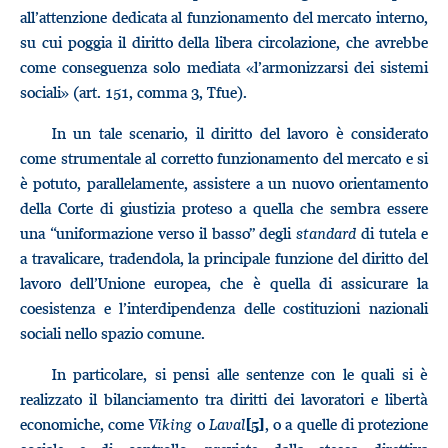
all’attenzione dedicata al funzionamento del mercato interno,
su cui poggia il diritto della libera circolazione, che avrebbe
come conseguenza solo mediata «l’armonizzarsi dei sistemi
sociali» (art. 151, comma 3, Tfue).
In un tale scenario, il diritto del lavoro è considerato
come strumentale al corretto funzionamento del mercato e si
è potuto, parallelamente, assistere a un nuovo orientamento
della Corte di giustizia proteso a quella che sembra essere
una “uniformazione verso il basso” degli
standard
di tutela e
a travalicare, tradendola, la principale funzione del diritto del
lavoro dell’Unione europea, che è quella di assicurare la
coesistenza e l’interdipendenza delle costituzioni nazionali
sociali nello spazio comune.
In particolare, si pensi alle sentenze con le quali si è
realizzato il bilanciamento tra diritti dei lavoratori e libertà
economiche, come
Viking
o
Laval
, o a quelle di protezione
[5]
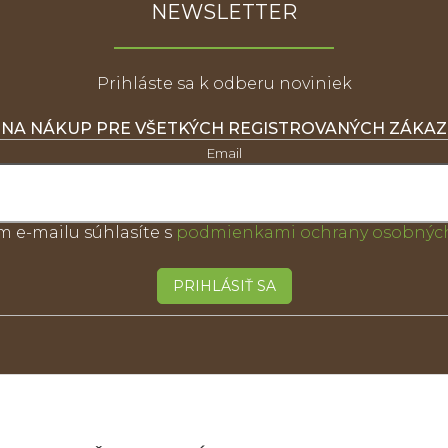
NEWSLETTER
Prihláste sa k odberu noviniek
 NA NÁKUP PRE VŠETKÝCH REGISTROVANÝCH ZÁKA
Email
m e-mailu súhlasíte s
podmienkami ochrany osobných
PRIHLÁSIŤ SA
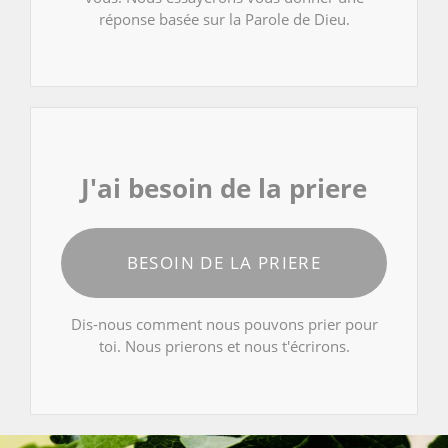
réponse basée sur la Parole de Dieu.
J'ai besoin de la priere
BESOIN DE LA PRIERE
Dis-nous comment nous pouvons prier pour
toi. Nous prierons et nous t'écrirons.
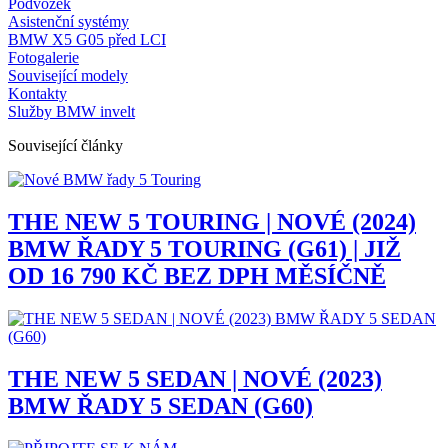
Podvozek
Asistenční systémy
BMW X5 G05 před LCI
Fotogalerie
Související modely
Kontakty
Služby BMW invelt
Související články
THE NEW 5 TOURING | NOVÉ (2024)
BMW ŘADY 5 TOURING (G61) | JIŽ
OD 16 790 KČ BEZ DPH MĚSÍČNĚ
THE NEW 5 SEDAN | NOVÉ (2023)
BMW ŘADY 5 SEDAN (G60)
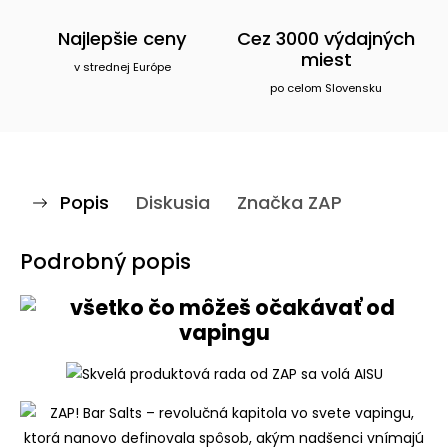
Najlepšie ceny
Cez 3000 výdajných
miest
v strednej Európe
po celom Slovensku
Popis
Diskusia
Značka
ZAP
Podrobný popis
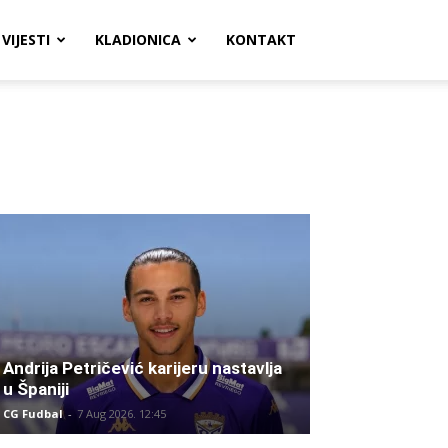
VIJESTI
KLADIONICA
KONTAKT
Andrija Petričević karijeru nastavlja
u Španiji
CG Fudbal
-
7 Aug 2026. 12:45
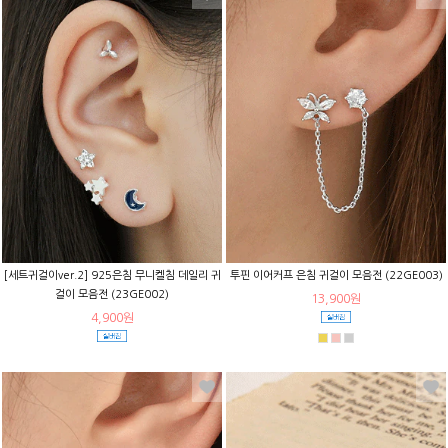
[세트귀걸이ver.2] 925은침 무니켈침 데일리 귀
투핀 이어커프 은침 귀걸이 모음전 (22GE003)
걸이 모음전 (23GE002)
13,900원
4,900원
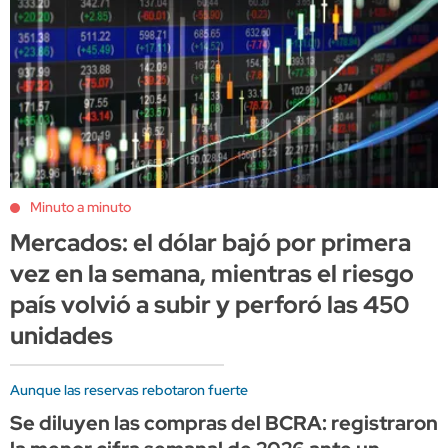
Minuto a minuto
Mercados: el dólar bajó por primera
vez en la semana, mientras el riesgo
país volvió a subir y perforó las 450
unidades
Aunque las reservas rebotaron fuerte
Se diluyen las compras del BCRA: registraron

==*==

- TASK DESCRIPTION: Output exactly the lines from the first line of the records through the line containing "di tutela e". Leave out every picture.

- COMPLETED EXERCISE:
all’attenzione dedicata al funzionamento del mercato interno,
su cui poggia il diritto della libera circolazione, che avrebbe
come conseguenza solo mediata «l’armonizzarsi dei sistemi
sociali» (art. 151, comma 3, Tfue).
In un tale scenario, il diritto del lavoro è considerato
come strumentale al corretto funzionamento del mercato e si
è potuto, parallelamente, assistere a un nuovo orientamento
della Corte di giustizia proteso a quella che sembra essere
una “uniformazione verso il basso” degli
standard
di tutela e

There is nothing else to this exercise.